The Portland Phoenix

The next wave of Maine artists

Susan B. Webster with "Remembrance," her wall hanging of creased, cut, and folded tar paper done in response to the death of her brother that is part of this year's Center for Maine Contemporary Art Biennial.

Now that the Portland Museum of Art has decided to take a new direction with its biennial, transforming it into an international triennial, the juried Biennial at the Center for Maine Contemporary Art becomes the premier exhibition for discovering new Maine talent.

The CMCA Biennial doesn’t open until October, but earlier this year two distinguished out-of-state jurors – Miami art dealer Nina Johnson-Milewski and Providence curator Kate McNamara – scrutinized works submitted by more than 500 artists and selected 34 to be featured in the fall exhibition, which has been taking place every two years since 1978.

The 2020 CMCA Biennial essentially introduces Maine’s next wave of art and artists.

“Leftovers,” by Jenny McGee Dougherty.

“Generally, I was touched by the intimacy of the work,” Johnson-Milewski said. “I felt that many of the artists were working from a very internal place that reflects our current moment of isolation and solidarity.”
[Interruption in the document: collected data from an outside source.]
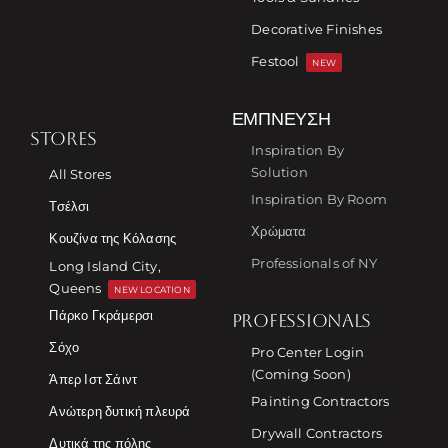
Decorative Finishes
Festool
NEW
ΈΜΠΝΕΥΣΗ
STORES
Inspiration By
Solution
All Stores
Inspiration By Room
Τσέλσι
Χρώματα
Κουζίνα της Κόλασης
Professionals of NY
Long Island City,
Queens
NEW LOCATION
Πάρκο Γκράμερσι
PROFESSIONALS
Σόχο
Pro Center Login
(Coming Soon)
Άπερ Ιστ Σάιντ
Painting Contractors
Ανώτερη δυτική πλευρά
Drywall Contractors
Δυτικά της πόλης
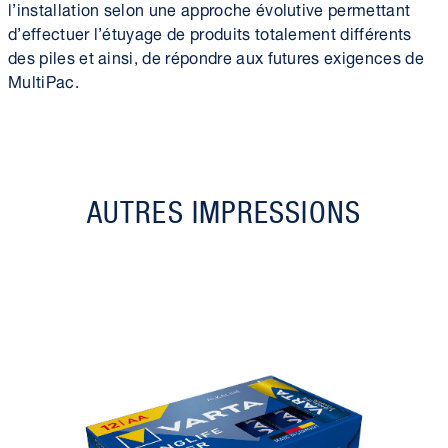
l’installation selon une approche évolutive permettant
d’effectuer l’étuyage de produits totalement différents
des piles et ainsi, de répondre aux futures exigences de
MultiPac.
AUTRES IMPRESSIONS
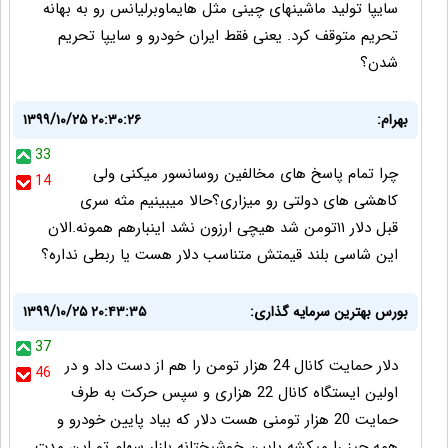
سایپا تولید ماشینهای چینی مثل هایماوبرلیانس رو به بهانه
تحریم متوقف کرد. یعنی فقط ایران خودرو و سایپا تحریم
شدن؟
بهرام:
۱۳۹۹/۱۰/۲۵ ۲۰:۳۰:۲۶
33
چرا تمام پاسخ های مخالفین روسانسور میکنی ولی
14
کاهشی های دولتی رو میزاری؟حالا میبینیم مثه سری
قبل دلار ۱۱تومن شد هیچی ارزون نشد اینبارهم همونه.الان
این شاسی بلند قیمتش متناسب دلار هست یا ربطی نداره؟
بورس بهترین سرمایه گذاری:
۱۳۹۹/۱۰/۲۵ ۲۰:۴۳:۳۵
37
دلار حمایت کانال 24 هزار تومن را هم از دست داد و در
46
اولین ایستگاه کانال 22 هزاری و سپس حرکت به طرف
حمایت 20 هزار تومنی هست دلار که بیاد پایین خودرو و
همه چیز را میکشه پایین خوشبختانه بازار سهام تو این مدت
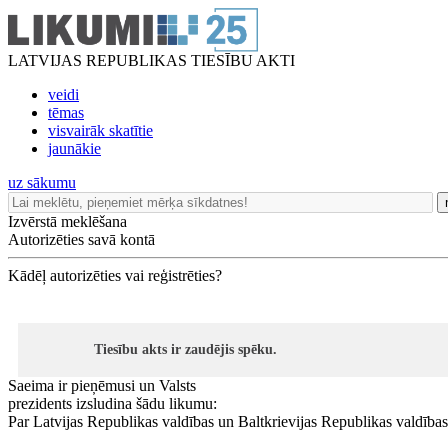
LATVIJAS REPUBLIKAS TIESĪBU AKTI
veidi
tēmas
visvairāk skatītie
jaunākie
uz sākumu
Izvērstā meklēšana
Autorizēties savā kontā
Kādēļ autorizēties vai reģistrēties?
Tiesību akts ir zaudējis spēku.
Saeima ir pieņēmusi un Valsts
prezidents izsludina šādu likumu:
Par Latvijas Republikas valdības un Baltkrievijas Republikas valdība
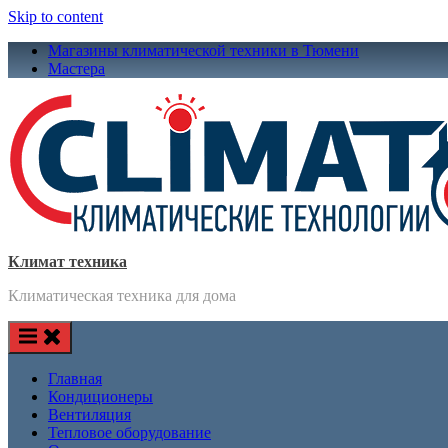
Skip to content
Магазины климатической техники в Тюмени
Мастера
Климат техника
Климатическая техника для дома
Главная
Кондиционеры
Вентиляция
Тепловое оборудование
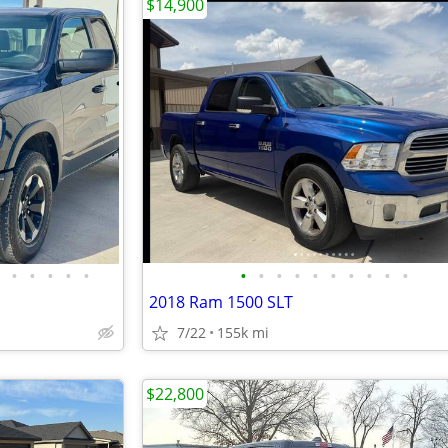
$14,900
•
•
•
•
•
•
•
•
•
•
•
•
•
•
•
2018 Ram 1500 SLT
7/22
155k mi
$22,800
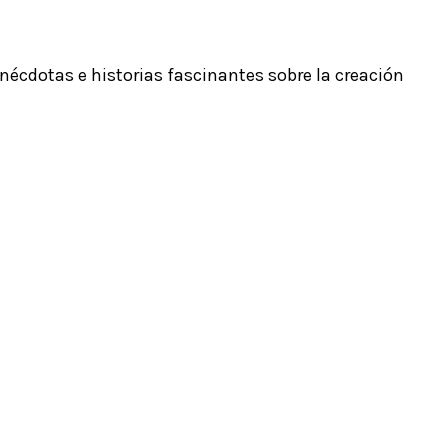
nécdotas e historias fascinantes sobre la creación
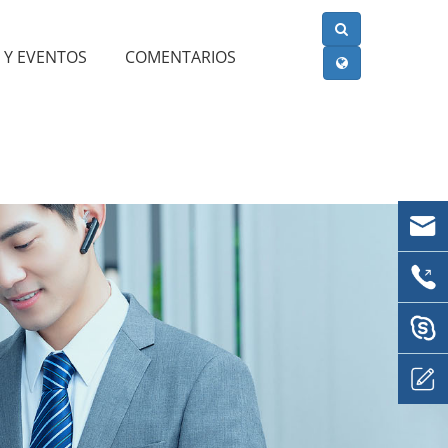
S Y EVENTOS
COMENTARIOS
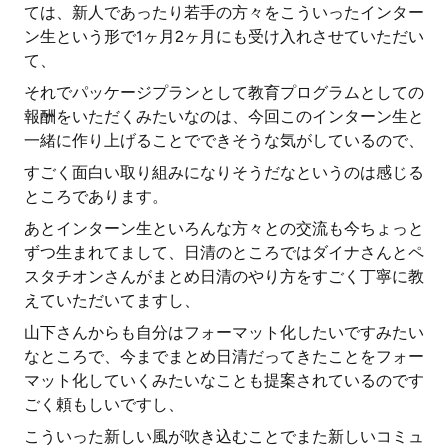
ては、新人であったり若手の方々をこういったインター
ン生という形で1ヶ月2ヶ月にも受け入れさせていただい
て、
それでパッケージプランとして教育プログラムとしての
報酬をいただくみたいなのは、今回このインターン生と
一緒に作り上げることでできそうな気がしているので、
すごく面白い取り組みになりそうだなというのは感じる
ところであります。
あとインターン生といろんな方々との交流も今ちょっと
ずつ生まれてまして、日清のところではダイナさんとペ
スタチオンさんがまとめ日清のやり方をすごく丁寧に教
えていただいてますし、
山下さんからも自分はフォーマット化したいですみたい
なところで、今までまとめ日清だってきたことをフォー
マット化していくみたいなことも提案されているのです
ごく頼もしいですし、
こういった新しい風が吹き込むことでまた新しいコミュ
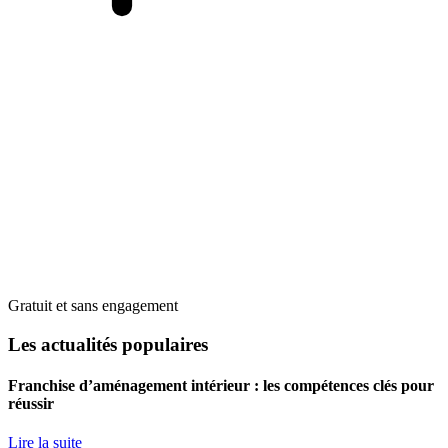
Gratuit et sans engagement
Les actualités populaires
Franchise d’aménagement intérieur : les compétences clés pour
réussir
Lire la suite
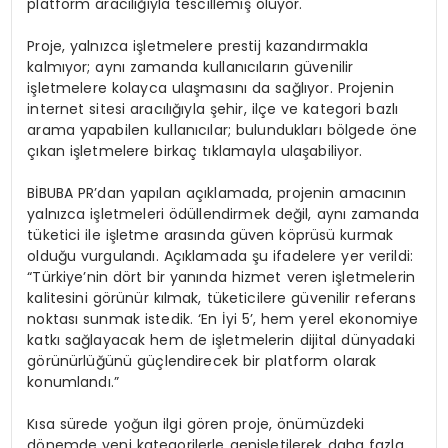
platform aracılığıyla tescillemiş oluyor.
Proje, yalnızca işletmelere prestij kazandırmakla
kalmıyor; aynı zamanda kullanıcıların güvenilir
işletmelere kolayca ulaşmasını da sağlıyor. Projenin
internet sitesi aracılığıyla şehir, ilçe ve kategori bazlı
arama yapabilen kullanıcılar; bulundukları bölgede öne
çıkan işletmelere birkaç tıklamayla ulaşabiliyor.
BİBUBA PR’dan yapılan açıklamada, projenin amacının
yalnızca işletmeleri ödüllendirmek değil, aynı zamanda
tüketici ile işletme arasında güven köprüsü kurmak
olduğu vurgulandı. Açıklamada şu ifadelere yer verildi:
“Türkiye’nin dört bir yanında hizmet veren işletmelerin
kalitesini görünür kılmak, tüketicilere güvenilir referans
noktası sunmak istedik. ‘En İyi 5’, hem yerel ekonomiye
katkı sağlayacak hem de işletmelerin dijital dünyadaki
görünürlüğünü güçlendirecek bir platform olarak
konumlandı.”
Kısa sürede yoğun ilgi gören proje, önümüzdeki
dönemde yeni kategorilerle genişletilerek daha fazla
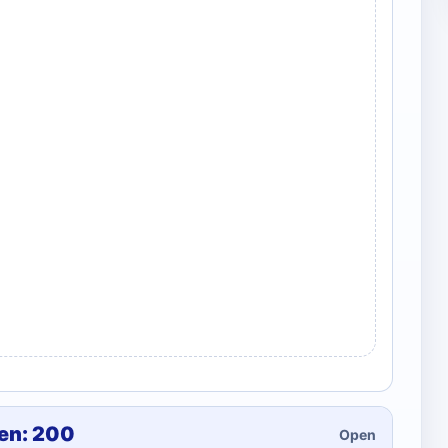
hen: 200
Open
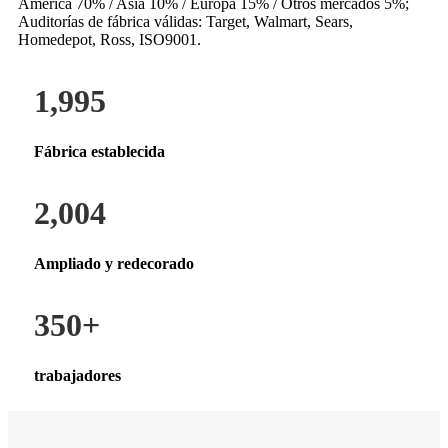
América 70% / Asia 10% / Europa 15% / Otros mercados 5%;
Auditorías de fábrica válidas: Target, Walmart, Sears,
Homedepot, Ross, ISO9001.
1,995
Fábrica establecida
2,004
Ampliado y redecorado
350
+
trabajadores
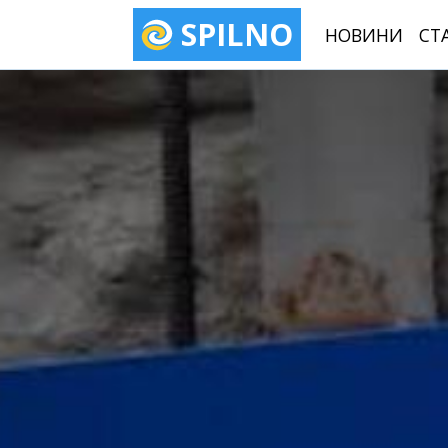
SPILNO
НОВИНИ
СТ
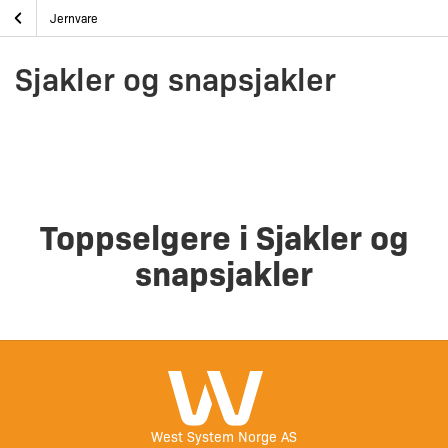
Skip
Sjakler og snapsjakler
Hjem
Båtutstyr
Jernvare
to
content
Sjakler og snapsjakler
Toppselgere i Sjakler og
snapsjakler
West System Norge AS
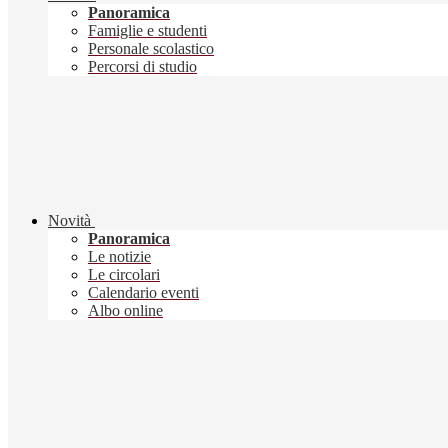
Panoramica
Famiglie e studenti
Personale scolastico
Percorsi di studio
Novità
Panoramica
Le notizie
Le circolari
Calendario eventi
Albo online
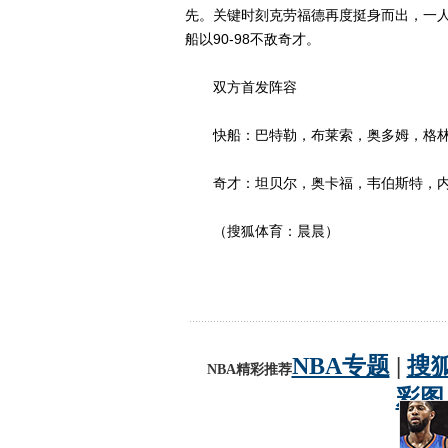
先。关键时刻克劳福德再度挺身而出，一人
船以90-98不敌奇才。
双方首发阵容
快船：巴特勒，布莱索，奥多姆，格林
奇才：坦贝尔，奥卡福，韦伯斯特，内
（搜狐体育：晨晨）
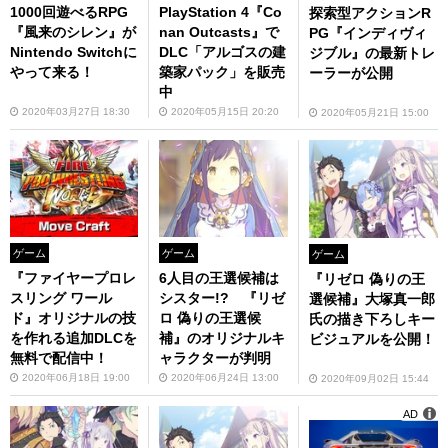
1000回遊べるRPG
PlayStation 4『Co
探索型アクションR
『風来のシレン』が
nan Outcasts』で
PG『インディヴィ
Nintendo Switchに
DLC「アルゴスの建
ジブル』の最新トレ
やって来る！
築家パック」を販売
ーラーが公開
中
2020年03月27日 18:30
2020年05月15日 20:20
2020年05月21日 15:00
ゲーム
ゲーム
ゲーム
『ファイヤープロレ
6人目の王選候補は
『リゼロ 偽りの王
スリング ワール
シスター!? 『リゼ
選候補』大塚真一郎
ド』オリジナルの技
ロ 偽りの王選候
氏の描き下ろしキー
を作れる追加DLCを
補』のオリジナルキ
ビジュアルを公開！
無料で配信中！
ャラクターが判明
2020年06月18日 19:00
2020年06月24日 13:00
2020年09月02日 15:44
AD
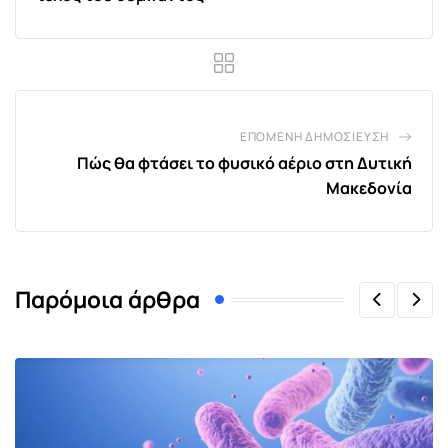
ΕΠΌΜΕΝΗ ΔΗΜΟΣΊΕΥΣΗ
Πώς θα φτάσει το φυσικό αέριο στη Δυτική
Μακεδονία
Παρόμοια άρθρα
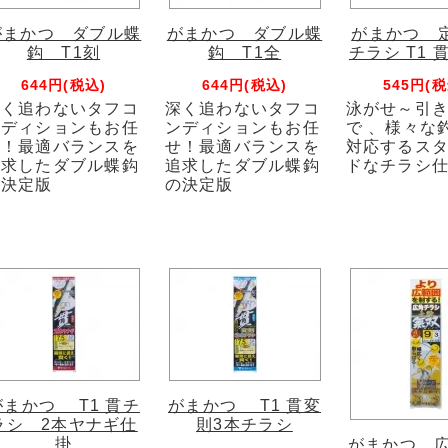
がまかつ ダブル蝶
がまかつ ダブル蝶
がまかつ 
鈎 T1刻
鈎 T1全
チラシ T1 
644円(税込)
644円(税込)
545円(税
深く追わないタフコ
深く追わないタフコ
泳がせ～引
ンディションもお任
ンディションもお任
で 、様々な
せ！最適バランスを
せ！最適バランスを
対応するス
追求したダブル蝶鈎
追求したダブル蝶鈎
ドなチラシ
の決定版
の決定版
がまかつ T1 貫チ
がまかつ T1 貫変
ラシ 2本ヤナギ仕
則3本チラシ
掛
がまかつ 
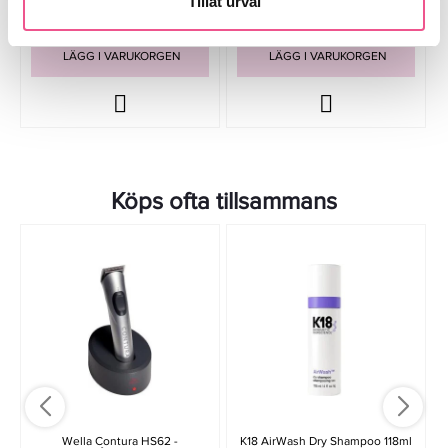
Tillåt urval
LÄGG I VARUKORGEN
LÄGG I VARUKORGEN
Köps ofta tillsammans
-
Wella Contura HS62 -
K18 AirWash Dry Shampoo 118ml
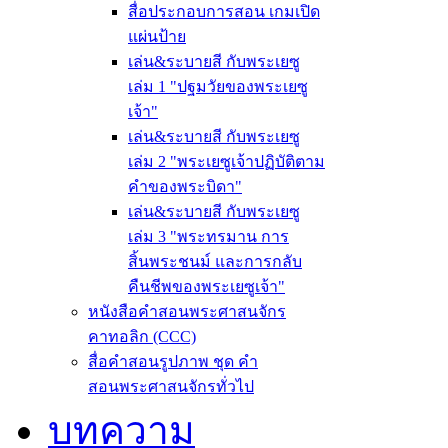
สื่อประกอบการสอน เกมเปิด
แผ่นป้าย
เล่น&ระบายสี กับพระเยซู
เล่ม 1 "ปฐมวัยของพระเยซู
เจ้า"
เล่น&ระบายสี กับพระเยซู
เล่ม 2 "พระเยซูเจ้าปฏิบัติตาม
คำของพระบิดา"
เล่น&ระบายสี กับพระเยซู
เล่ม 3 "พระทรมาน การ
สิ้นพระชนม์ และการกลับ
คืนชีพของพระเยซูเจ้า"
หนังสือคำสอนพระศาสนจักร
คาทอลิก (CCC)
สื่อคำสอนรูปภาพ ชุด คำ
สอนพระศาสนจักรทั่วไป
บทความ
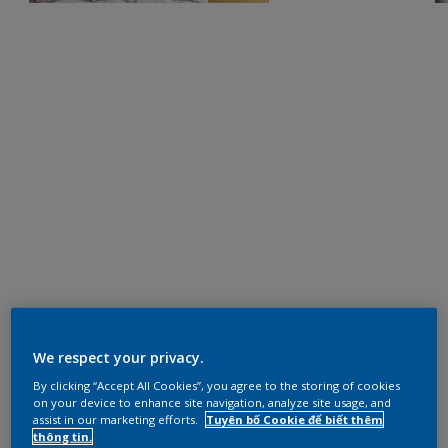
We respect your privacy.
By clicking “Accept All Cookies”, you agree to the storing of cookies
on your device to enhance site navigation, analyze site usage, and
assist in our marketing efforts.
Tuyên bố Cookie để biết thêm
thông tin.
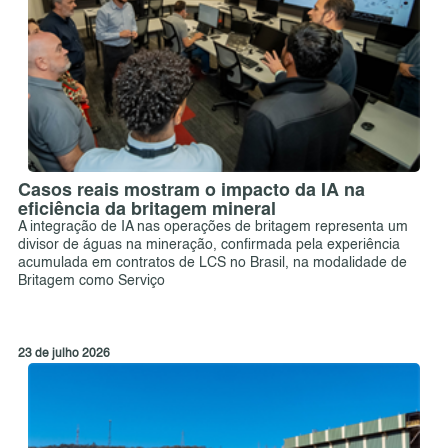
Casos reais mostram o impacto da IA na
eficiência da britagem mineral
A integração de IA nas operações de britagem representa um
divisor de águas na mineração, confirmada pela experiência
acumulada em contratos de LCS no Brasil, na modalidade de
Britagem como Serviço
23 de julho 2026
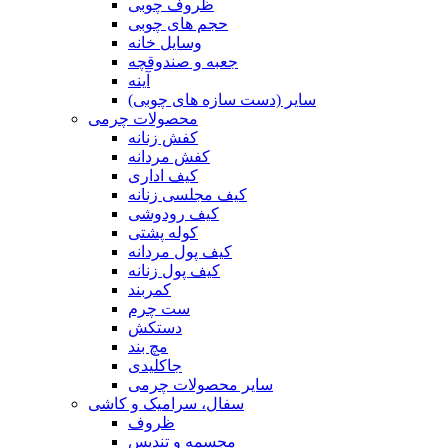
ظروف چوبی
حجم های چوبی
وسایل خانه
جعبه و صندوقچه
آینه
سایر (دست سازه های چوبی)
محصولات چرمی
کفش زنانه
کفش مردانه
کیف اداری
کیف مجلسی زنانه
کیف رودوشی
کوله پشتی
کیف پول مردانه
کیف پول زنانه
کمربند
ست چرم
دستکش
مچ بند
جاکلیدی
سایر محصولات چرمی
سفال، سرامیک و کاشی
ظروف
مجسمه و تندیس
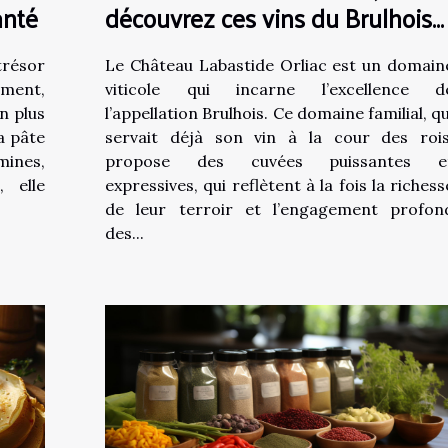
anté
découvrez ces vins du Brulhois
dans le sud-ouest !
trésor
Le Château Labastide Orliac est un domain
iment,
viticole qui incarne l’excellence d
n plus
l’appellation Brulhois. Ce domaine familial, qu
a pâte
servait déjà son vin à la cour des rois
mines,
propose des cuvées puissantes e
, elle
expressives, qui reflètent à la fois la richess
de leur terroir et l’engagement profon
des...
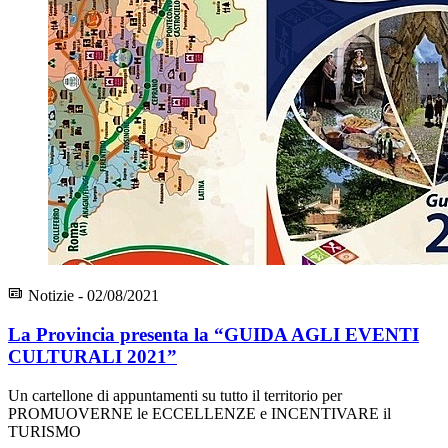
Notizie - 02/08/2021
La Provincia presenta la “GUIDA AGLI EVENTI
CULTURALI 2021”
Un cartellone di appuntamenti su tutto il territorio per
PROMUOVERNE le ECCELLENZE e INCENTIVARE il
TURISMO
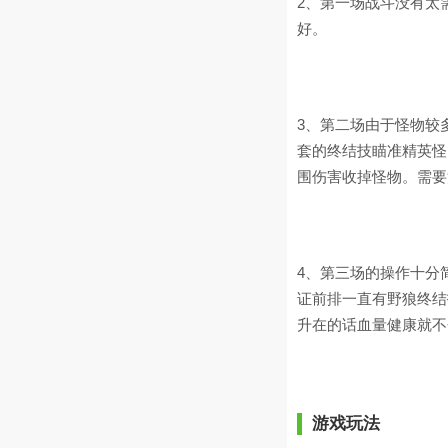
2、第一场战斗没有太
好。
3、第二场由于怪物较
套的终结技瞄准精英怪
围伤害收掉怪物。需要
4、第三场的操作十分
证前排一直有野狼终结
升在的话血量健康就不
游戏玩法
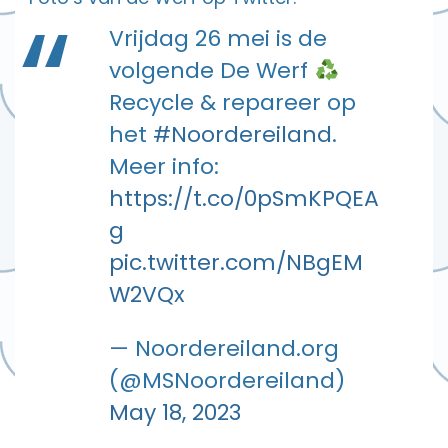
Vrijdag 26 mei is de
volgende De Werf
Recycle & repareer op
het
#Noordereiland
.
Meer info:
https://t.co/0pSmKPQEA
g
pic.twitter.com/NBgEM
W2VQx
— Noordereiland.org
(@MSNoordereiland)
May 18, 2023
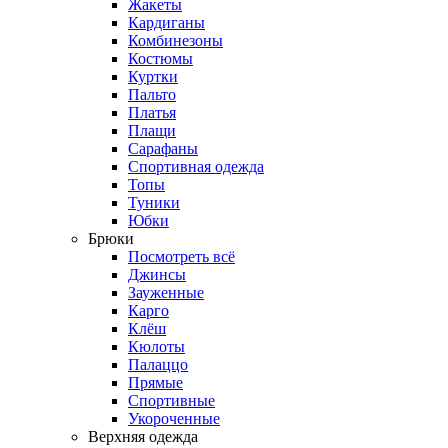
Жакеты
Кардиганы
Комбинезоны
Костюмы
Куртки
Пальто
Платья
Плащи
Сарафаны
Спортивная одежда
Топы
Туники
Юбки
Брюки
Посмотреть всё
Джинсы
Зауженные
Карго
Клёш
Кюлоты
Палаццо
Прямые
Спортивные
Укороченные
Верхняя одежда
Other than a handful of veteran artists such as Jeffrey Ackerman of Morrill, Susan Smith of Dover-Foxcroft, Richard Van Buren of Perry, and Susan B. Webster of Deer Isle, the majority of those selected are young and emerging artists. And, unusual for a statewide exhibition that defines “Maine artist” very liberally, 20 of the 34 artists, or close to 60 percent, are from the greater Portland area.

Back in 1981, only 40 percent of the 149 artists selected for the All Maine Biennial at the University of Southern Maine were from the Portland area. The only artist selected for both the 1981 biennial and the 2020 biennial is Webster.

When asked how she sees today’s art scene, Webster said, “my first reaction to your question about Maine’s current art life is that it is vibrant and becomes more so every moment as we grow to include people of varied genders, backgrounds, ethnicity, and race.”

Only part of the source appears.